What does it mean to understand how a scientific literature is put together?

In just about any scientific literature, there is an undercurrent of tacit knowledge which is not very directly expressed in any of the published pieces.  That knowledge may cover the following issues, among many others:

1. How the rules of the conversation operate, and how a body of literature on a question coheres.

2. Why certain papers and methods are not taken seriously any more (you don’t generally find outright refutations of them).

3. Which results and papers are taken how seriously.  Citations metrics help here, but not nearly as much as you might think.

4. What kinds of results and methods would be required to induce researchers to move to a new conclusion.

5. Why/when one paper pointing in a particular direction doesn’t prove much of anything, and why people don’t do things a certain way.

6. How, by asking around, you can figure out some (not all) of these issues, even if you do no work in that field.  This includes knowledge of how to interpret the verbal feedback you receive from practitioners and how to integrate it into a broader knowledge of the body of research.

There is much more, as that is a very brief introduction to some key issues.  I now have a few points:

a. I wish people would present this knowledge more directly!  If only in oral form.  Why not have some key people in a field talk through how their field actually works?  Record that, issue transcripts, and yes feed it into LLMs.

b. LLMs should be more explicitly tested for their skill at explaining how these matters work.  It is an important question for how much LLMs might speed up scientific progress.

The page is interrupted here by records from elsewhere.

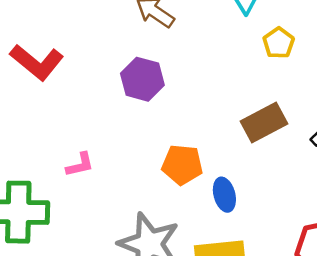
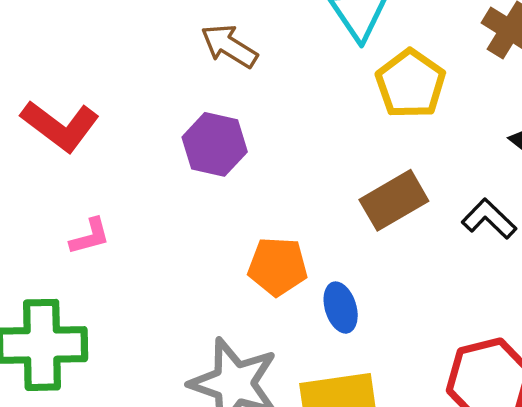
yellow pentagon: (279, 43) -> (411, 84), size x1.5
pink L-shape: (80, 165) -> (90, 236), moved

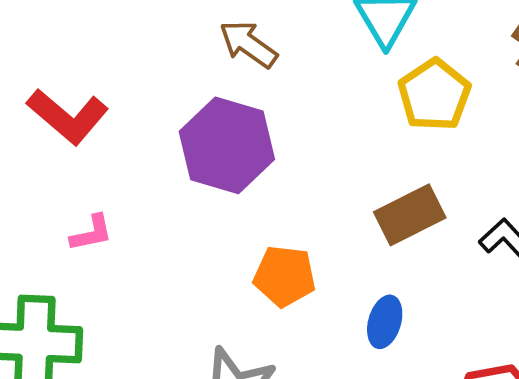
purple hexagon: (215, 144) -> (227, 145), size x1.4
blue ellipse: (341, 308) -> (385, 322), moved, turned 30

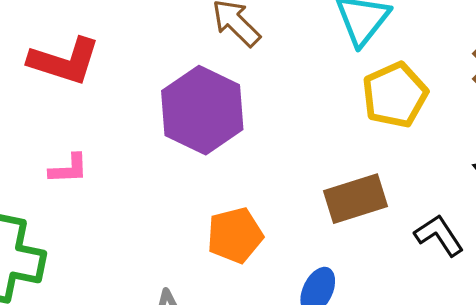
red L-shape: (68, 116) -> (64, 61), turned -32
orange pentagon: (285, 276) -> (235, 235), turned -30

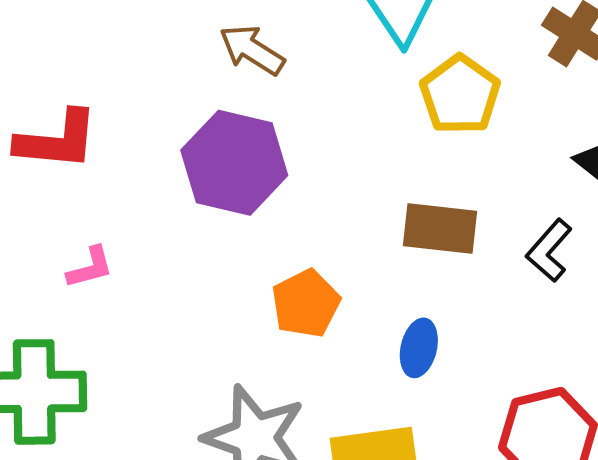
brown rectangle: (355, 199) -> (440, 228), turned 36
black L-shape: (439, 235) -> (549, 250), turned -93

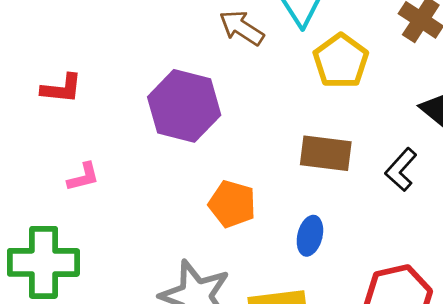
brown arrow: (252, 50) -> (242, 28), moved
red L-shape: (57, 140) -> (62, 89), size x0.7
orange pentagon: (306, 304) -> (232, 204), turned -30

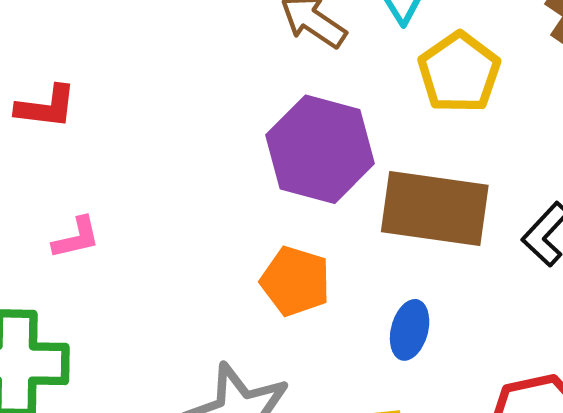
purple hexagon: (184, 106) -> (320, 149), moved
brown rectangle: (326, 153) -> (435, 209), size x1.4

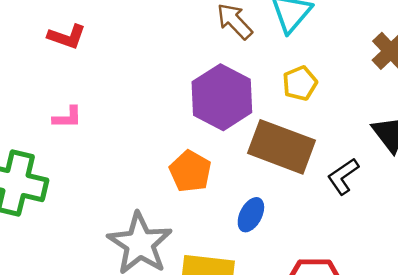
yellow pentagon: (459, 72) -> (300, 83), moved, size x0.7

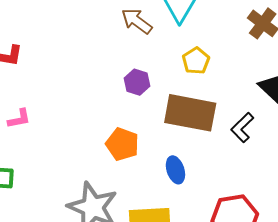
purple hexagon: (222, 97) -> (137, 82), size x0.5
blue ellipse: (251, 215) -> (175, 170), turned -36

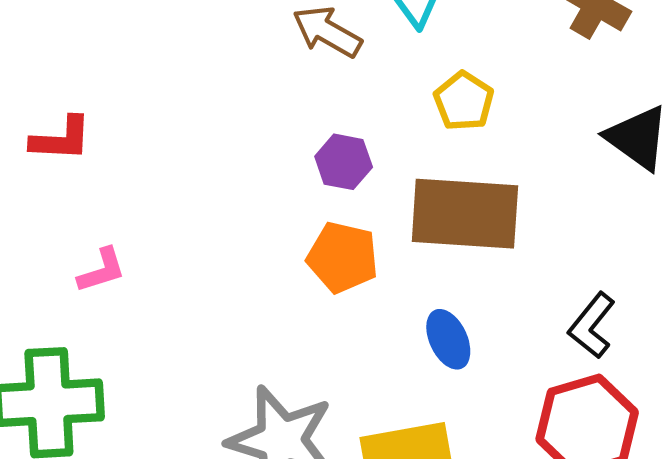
black L-shape: (242, 128) -> (592, 325), moved
orange pentagon: (122, 144) -> (343, 257), moved

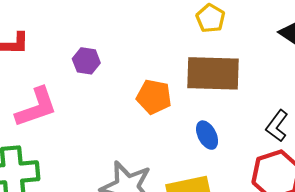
purple hexagon: (344, 162) -> (86, 61), moved
pink L-shape: (102, 270) -> (36, 107), size x1.8

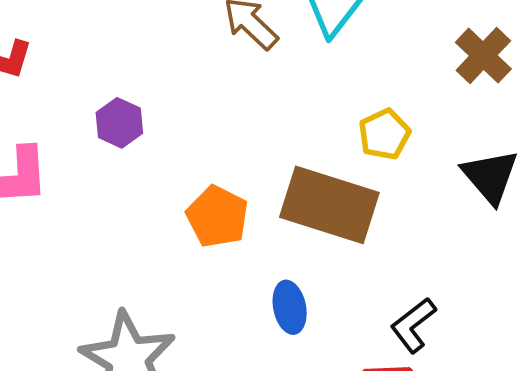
yellow pentagon: (211, 18) -> (384, 134), moved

c. Debates between people will not go well when one person has a good understanding of a particular field in this manner, and the other person does not.  The debates will go even less well when one of the participants doesn’t understand these matters for any field whatsoever, and has no real idea that these questions even exist.  That said, debates stand a chance of going well when both parties share a common understanding on these matters.

d. Many of the people who claim the mantle of science might cite published papers, but in fact they have little or no understanding of science as a conversation and a body of literature.

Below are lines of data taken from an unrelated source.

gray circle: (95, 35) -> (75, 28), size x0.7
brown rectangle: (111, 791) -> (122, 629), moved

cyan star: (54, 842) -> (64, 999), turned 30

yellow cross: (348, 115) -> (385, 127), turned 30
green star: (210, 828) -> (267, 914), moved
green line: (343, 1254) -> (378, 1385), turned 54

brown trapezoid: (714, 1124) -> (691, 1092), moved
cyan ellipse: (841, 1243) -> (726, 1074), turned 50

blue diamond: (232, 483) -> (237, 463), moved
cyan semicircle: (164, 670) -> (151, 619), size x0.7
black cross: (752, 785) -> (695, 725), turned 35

(Ilya Novak wrote to me: “I think the issue is less that RFk JR is a conspiracy theorist, but that he thinks being “pro science” means being able to reference this or that paper. He does not understand the concept of science as a research agenda among a community of scholars having a long running conversation with back and forth papers. He can reference “big” papers, but he can tell you nothing about their research methods or criticism made of them by subsequent papers.)

e. It is possible to be a successful researcher and not have a great sense of the tacit conventions across other fields, or how you might learn them if you had to.

f. Many contrarian science-related books fail because they fail on this question.  Having the author throw a lot of arguments against the mainstream doesn’t solve this problem.  Very often such commentators fail utterly at identifying and addressing the hinge questions upon which their most substantive propositions depend.

g. The very best science and social science journalists understand these matters, but most do not.

h. There is something unfair about this standard, because it is not extremely transparent and the quality of a person’s scientific understanding cannot always be easily verified to an external audience.  That is bad news for the public acceptance of science, but it does not make these matters less important.